Requirement ▸ Could you return each line below without altering a word?

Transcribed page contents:
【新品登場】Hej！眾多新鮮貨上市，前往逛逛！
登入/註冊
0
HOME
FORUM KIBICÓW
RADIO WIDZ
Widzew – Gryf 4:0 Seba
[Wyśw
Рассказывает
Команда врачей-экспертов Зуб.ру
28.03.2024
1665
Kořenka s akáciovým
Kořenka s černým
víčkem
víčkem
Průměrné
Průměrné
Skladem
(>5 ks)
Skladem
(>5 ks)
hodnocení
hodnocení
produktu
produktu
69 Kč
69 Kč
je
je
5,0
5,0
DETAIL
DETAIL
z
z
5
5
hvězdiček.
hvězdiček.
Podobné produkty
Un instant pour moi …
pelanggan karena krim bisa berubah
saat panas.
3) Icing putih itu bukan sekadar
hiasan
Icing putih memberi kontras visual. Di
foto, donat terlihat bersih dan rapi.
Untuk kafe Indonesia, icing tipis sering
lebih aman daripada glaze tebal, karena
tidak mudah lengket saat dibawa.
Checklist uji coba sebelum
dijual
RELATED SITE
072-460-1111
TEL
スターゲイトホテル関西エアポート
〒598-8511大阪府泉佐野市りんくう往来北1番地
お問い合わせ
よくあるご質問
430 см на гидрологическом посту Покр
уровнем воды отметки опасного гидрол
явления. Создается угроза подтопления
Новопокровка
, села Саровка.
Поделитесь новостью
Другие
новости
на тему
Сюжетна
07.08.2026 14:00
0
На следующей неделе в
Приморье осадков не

Solution to this problem ▸
【新品登場】Hej！眾多新鮮貨上市，前往逛逛！
登入/註冊
0
HOME
FORUM KIBICÓW
RADIO WIDZ
Widzew – Gryf 4:0 Seba
[Wyśw
Рассказывает
Команда врачей-экспертов Зуб.ру
28.03.2024
1665
Kořenka s akáciovým
Kořenka s černým
víčkem
víčkem
Průměrné
Průměrné
Skladem
(>5 ks)
Skladem
(>5 ks)
hodnocení
hodnocení
produktu
produktu
69 Kč
69 Kč
je
je
5,0
5,0
DETAIL
DETAIL
z
z
5
5
hvězdiček.
hvězdiček.
Podobné produkty
Un instant pour moi …
pelanggan karena krim bisa berubah
saat panas.
3) Icing putih itu bukan sekadar
hiasan
Icing putih memberi kontras visual. Di
foto, donat terlihat bersih dan rapi.
Untuk kafe Indonesia, icing tipis sering
lebih aman daripada glaze tebal, karena
tidak mudah lengket saat dibawa.
Checklist uji coba sebelum
dijual
RELATED SITE
072-460-1111
TEL
スターゲイトホテル関西エアポート
〒598-8511大阪府泉佐野市りんくう往来北1番地
お問い合わせ
よくあるご質問
430 см на гидрологическом посту Покр
уровнем воды отметки опасного гидрол
явления. Создается угроза подтопления
Новопокровка
, села Саровка.
Поделитесь новостью
Другие
новости
на тему
Сюжетна
07.08.2026 14:00
0
На следующей неделе в
Приморье осадков не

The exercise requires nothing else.